Although the issue of “fake news” today has a digital bent, to solve it may require reporters and editors to revisit time-honored journalistic principles.
Facing a swarm of input from multiple sources, traditional media must be very careful and take precautions with more thorough fact-checking, said Michael Wegener, head of the content center at the German broadcaster ARD.
“Your mom tells you she loves you, check it,” reiterated Yang Huayun, media strategy director of Sina News, quoting the famous newsroom idiom.
Fact-checking and alternative facts
In an era in which presidential aides speak of “alternative facts," checks are akin to “censorship” to some social media users.
And in the online world, whose responsibility is it to get facts right? Mandatory checks would deal a blow to the heart of Facebook, Twitter and YouTube’s user-generated business models, even before the thorny question of whether algorithms used on social media to select news are “impartial.”
“They (social networks) are like paperboys that used to deliver newspapers, and you didn't blame paperboys for fake news,” said Pullman. Though the paperboys didn’t make as much money as the social networks do today, he joked.
Yusuf, a devoted live streamer, cautiously puts his faith in the more developed algorithms to tackle the problem of fake news.
“Artificial intelligence and machine learning are going to go a long way in helping to eradicate some of the problems that we see on social media,” he said.
Post-truth?
Some senior news workers view the problem as being philosophical rather than only technological, so answers may lie in the examination of a bigger change in social ethos.
“This is a time of post-truth,” argued Mr. Lv, referring to the idea that truth matters less in a public debate than fanning emotion among audiences with any selection of facts from a bigger pool.
Anger, in particular, is a helpful route to attention.
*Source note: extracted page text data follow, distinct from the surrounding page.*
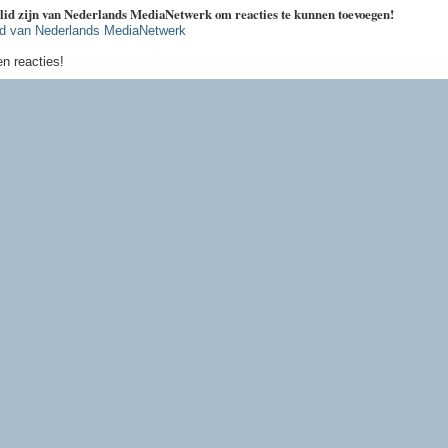
 lid zijn van Nederlands MediaNetwerk om reacties te kunnen toevoegen!
id van Nederlands MediaNetwerk
n reacties!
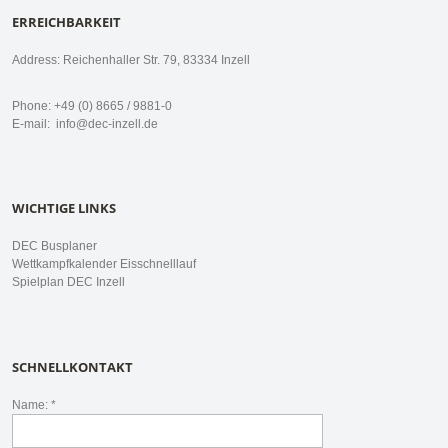
ERREICHBARKEIT
Address: Reichenhaller Str. 79, 83334 Inzell
Phone: +49 (0) 8665 / 9881-0
E-mail:
info@dec-inzell.de
WICHTIGE LINKS
DEC Busplaner
Wettkampfkalender Eisschnelllauf
Spielplan DEC Inzell
SCHNELLKONTAKT
Name: *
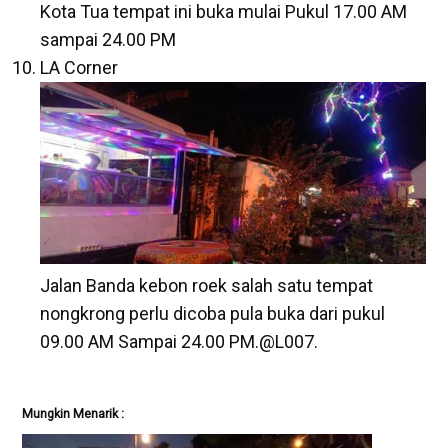
Kota Tua tempat ini buka mulai Pukul 17.00 AM
sampai 24.00 PM
LA Corner
Jalan Banda kebon roek salah satu tempat
nongkrong perlu dicoba pula buka dari pukul
09.00 AM Sampai 24.00 PM.@L007.
Mungkin Menarik :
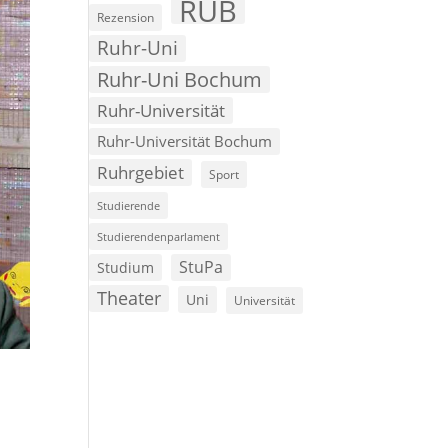
RUB
Rezension
Ruhr-Uni
Ruhr-Uni Bochum
Ruhr-Universität
Ruhr-Universität Bochum
Ruhrgebiet
Sport
Studierende
Studierendenparlament
StuPa
Studium
Theater
Uni
Universität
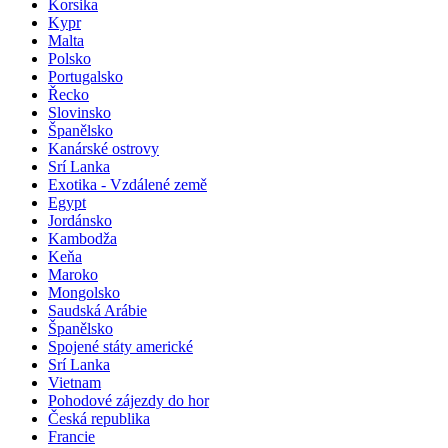
Korsika
Kypr
Malta
Polsko
Portugalsko
Řecko
Slovinsko
Španělsko
Kanárské ostrovy
Srí Lanka
Exotika - Vzdálené země
Egypt
Jordánsko
Kambodža
Keňa
Maroko
Mongolsko
Saudská Arábie
Španělsko
Spojené státy americké
Srí Lanka
Vietnam
Pohodové zájezdy do hor
Česká republika
Francie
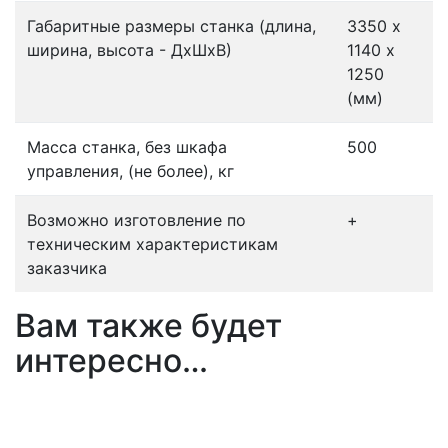
Габаритные размеры станка (длина,
3350 х
ширина, высота - ДхШхВ)
1140 х
1250
(мм)
Масса станка, без шкафа
500
управления, (не более), кг
Возможно изготовление по
+
техническим характеристикам
заказчика
Вам также будет
интересно…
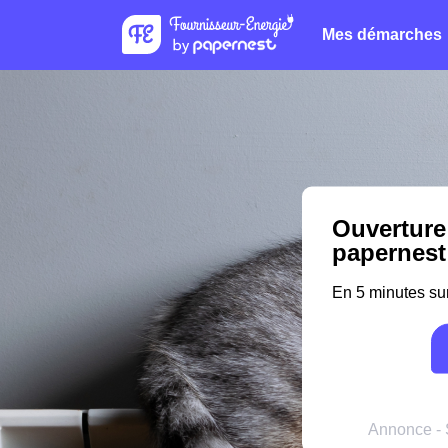
Mes démarches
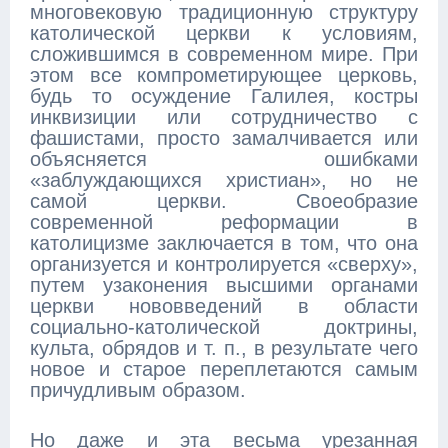
многовековую традиционную структуру
католической церкви к условиям,
сложившимся в современном мире. При
этом все компрометирующее церковь,
будь то осуждение Галилея, костры
инквизиции или сотрудничество с
фашистами, просто замалчивается или
объясняется ошибками
«заблуждающихся христиан», но не
самой церкви. Своеобразие
современной реформации в
католицизме заключается в том, что она
организуется и контролируется «сверху»,
путем узаконения высшими органами
церкви нововведений в области
социально-католической доктрины,
культа, обрядов и т. п., в результате чего
новое и старое переплетаются самым
причудливым образом.
Но даже и эта весьма урезанная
A study based on Facebook five years ago by political scientist Timothy Ryan at the University of Michigan found “anger-inducing ads (relative to anxiety-inducing and emotionally neutral ads) to double the likelihood that Internet users would click on them to learn more information on a political topic.”
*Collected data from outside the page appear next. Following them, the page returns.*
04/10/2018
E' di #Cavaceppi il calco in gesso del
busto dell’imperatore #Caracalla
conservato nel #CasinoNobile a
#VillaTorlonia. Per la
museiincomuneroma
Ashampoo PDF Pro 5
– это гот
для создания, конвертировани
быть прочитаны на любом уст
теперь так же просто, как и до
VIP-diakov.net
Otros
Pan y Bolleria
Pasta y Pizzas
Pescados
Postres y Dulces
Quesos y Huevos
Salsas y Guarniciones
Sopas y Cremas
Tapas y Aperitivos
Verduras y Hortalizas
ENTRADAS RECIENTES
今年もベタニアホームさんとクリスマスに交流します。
On a platform full of people yelling, the truth may be more easily drowned in the noise. This could, in turn, worsen the “echo chamber” effect where audiences are selective about what they want to hear.
“People are more willing to believe what they’ve already believed,” said Lin Yu, deputy director of CNC World Channel at China’s Xinhua News Agency.
The problem may be philosophical but it doesn’t mean technology cannot lend a hand.
The Reuters/Oxford report found that the algorithms underlying the online news aggregators may have been helping diversify content that people are seeing.
“Users of search, social media, and online aggregation services are significantly more likely to see sources they would not normally use.”
“Social media now is an unmistakable and permanent part of the media landscape,” added Andrew Stevens, international correspondent of the American broadcaster CNN.
“It’s a part of the evolution of where technology and media meet. And there’s no point being scared of something you can’t do anything about.”